Io ero perduto in te, Girometta dall'ignoto paese, e avevo, pure allontanandomi, ferma speranza di rivederti.

Giunsi a Bologna a notte alta.

Scesi ad un primo albergo.

Fin da quel tempo, benchè povero, non sapevo rassegnarmi a risparmiare per battere la strada della povera gente come me. Il mio primo pensiero fu quello di scrivere a Giacometta.

Fui felice quando mi portarono innanzi, nella bene addobbata sala di scrittura, dove presi posto, della carta da lettere e delle buste come non avevo usate mai.

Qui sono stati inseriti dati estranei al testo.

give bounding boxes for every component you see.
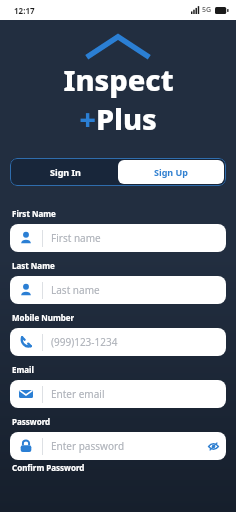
staticText: Enter email bbox=[51, 387, 226, 401]
staticText: (999)123-1234 bbox=[51, 335, 226, 349]
button[interactable]: Sign In bbox=[12, 160, 118, 184]
staticText: Last Name bbox=[12, 260, 55, 271]
staticText: 12:17 bbox=[14, 5, 35, 16]
staticText: Confirm Password bbox=[12, 462, 85, 473]
button[interactable]: Sign Up bbox=[118, 160, 224, 184]
staticText: First Name bbox=[12, 208, 56, 219]
button[interactable]: Enter email bbox=[10, 380, 226, 408]
staticText: Sign Up bbox=[154, 166, 189, 178]
button[interactable]: Enter password bbox=[10, 432, 226, 460]
staticText: Inspect bbox=[63, 60, 174, 99]
button[interactable]: Show password bbox=[200, 432, 226, 460]
staticText: 5G bbox=[202, 5, 212, 15]
button[interactable]: (999)123-1234 bbox=[10, 328, 226, 356]
staticText: +Plus bbox=[79, 99, 157, 138]
staticText: Sign In bbox=[50, 166, 81, 178]
button[interactable]: Last name bbox=[10, 276, 226, 304]
staticText: Enter password bbox=[51, 439, 200, 453]
staticText: First name bbox=[51, 231, 226, 245]
staticText: Email bbox=[12, 364, 34, 375]
button[interactable]: First name bbox=[10, 224, 226, 252]
staticText: Password bbox=[12, 416, 51, 427]
staticText: Last name bbox=[51, 283, 226, 297]
staticText: Mobile Number bbox=[12, 312, 75, 323]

E, Giacometta… (ma in fondo a quale strada sarai ora?..) ero quasi felice di poterti scrivere così riccamente.

Però quando incominciai e fui tutto solo, con te sola, la mia commozione mi vinse e dimenticai il luogo e gli accessorî.

Lo ricordi tu quel che ti scrissi allora?.. Quella lettera mia, in fondo a quale cassetto sarà ancora, se ancora esiste?..

Mi parve di averti dette tante cose belle e tu lo sentisti, perchè due giorni dopo, quando mi levai, c'era un tuo telegramma che mi aspettava.

Un tuo telegramma come un mattutino squillo di campane d'argento:

«Amore amore – aspettami domani a mezzogiorno – aspettami all'albergo amore mio

Giacometta.»

E forse non ti eri accorta di avere scritto in versi. Ah, quanto, quanto eri mai bella, mia dolce Bologna, in quel mattino della fine di aprile!

1.Si chiama larga, in Romagna, una vastissima zona di terra senza alberi; tutta a prati, con qualche stagno, talvolta.